Lorsque nous sommes revenus dans la salle, la cérémonie avait déjà débuté. Personne ne nous a alors regardés, ostensiblement du moins, pas plus que quiconque n’a semblé remarquer l’absence de Stéphane. Les discours ont succédé aux discours, les remises de médailles aux promotions. Trois heures. Je pense, pour me distraire, car je m’ennuie terriblement, qu’en trois heures, avec autant d’hommes, j’aurais pu en détruire des laboratoires de recherche, des stocks d’armes, des centres de commandement, des usines stratégiques, probablement même libérer un ou deux camps de concentration : que les Juifs, les homosexuels, les Tziganes, les résistants, et autres prisonniers « éthiques », ethniques ou politiques, pardonnent au protocole.

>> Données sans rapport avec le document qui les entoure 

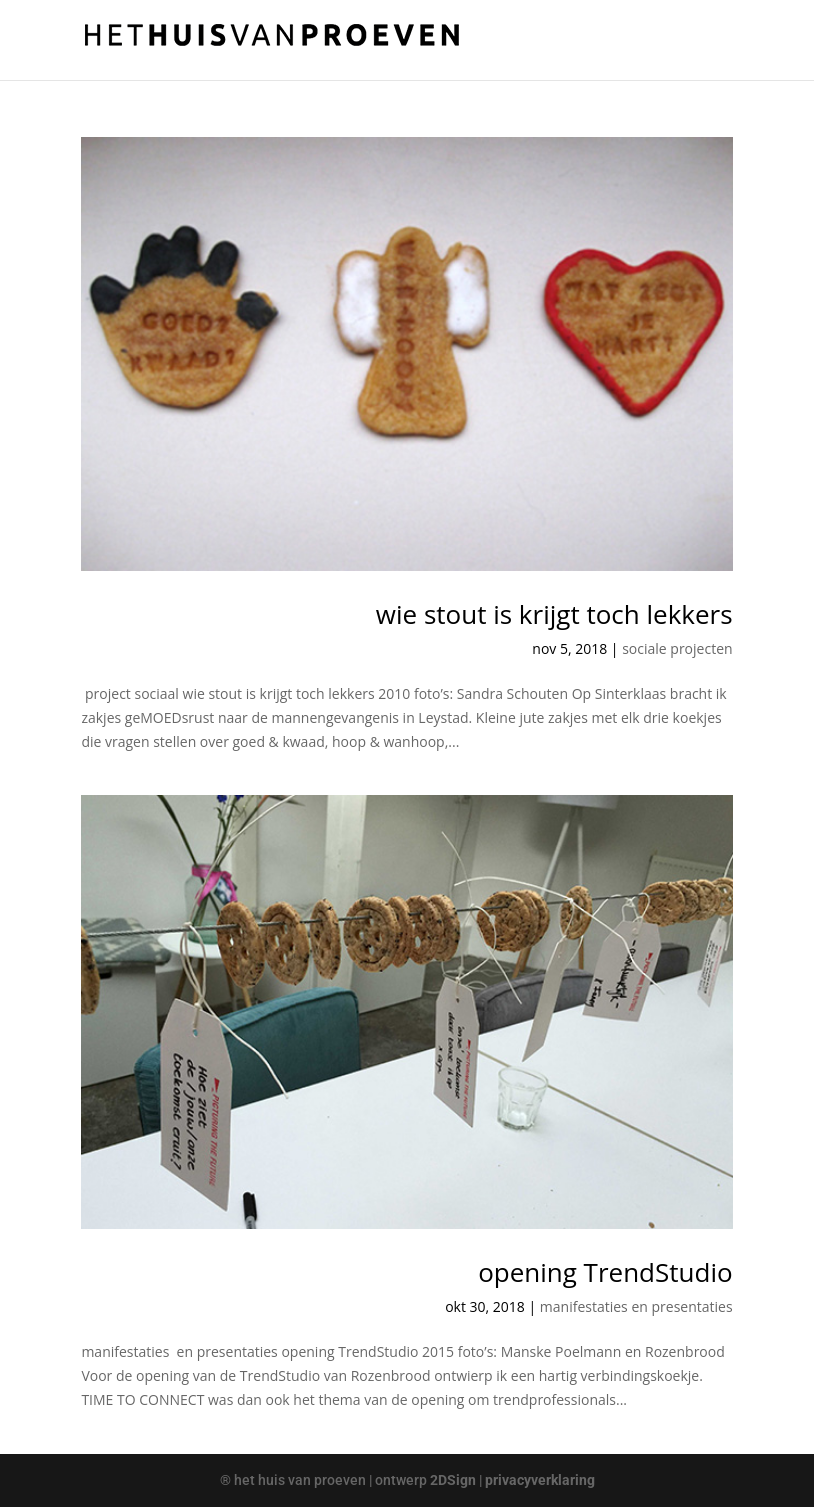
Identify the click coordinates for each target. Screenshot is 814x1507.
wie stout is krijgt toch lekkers (554, 614)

Je suis triste, infiniment. Oui, je suis triste, infiniment, de notre dispute sordide avec Stéphane – au voleur, au voleur, on m’a volé mon cœur, monsieur Victor m’a dérobé mon jour de gloire.

Digression

Dans la lutte, on triomphe, ou bien on meurt : on gagne encore. Dans la dispute, la relation conflictuelle sociale, vulgaire, on perd, ou bien on use d’un pouvoir minable sur un adversaire qui ne vous vaut pas, qu’on humilie, qu’on blesse : on perd encore. Je reste chaque jour étonné de voir, de sentir à quel point de telles péripéties anecdotiques m’affectent, peuvent me briser, m’ébranler plutôt, me blesser disons, pour quelques heures.

Fin de la digression

Le discours de d’Astignac se conclut :

— Enfin, permettez-moi d’achever ce portrait par une ultime citation, elle est de Jean-Edern Hallier : « La classe, c’est de faire modestement mais avec un orgueil inouï ce pour quoi l’on est fait. »

Des applaudissements accompagnent notre montée sur l’estrade. Bixente, étonnamment docile, souple, déférent, Artémise, fière, la larme à l’œil, reçoivent de de Gaulle leur croix d’Alsace-Lorraine, leurs galons de capitaine.

Ajout

Vaquette, je trouve que tu la fais souvent pleurer, Artémise. Ne serais-tu pas sordidement prisonnier de préjugés misogynes ? Allez Vaquette, avoue, t’es macho ?

Fin de l’ajout

Moi, j’ai mon Grognard d’or promis chapitre 12, mon titre de plus jeune colonel de France volé à Fajardie, ainsi que la Silver tea spoon, plus haute distinction militaire britannique jamais remise à un étranger. Je vais vous étonner, disons que je m’étonne, mais ma tristesse, mon indifférence aussi, ne se dissipent pas alors brutalement. D’Astignac, en revanche, à l’instant de sa promotion, malgré son self-control peu ordinaire, brille des mille feux de la vanité.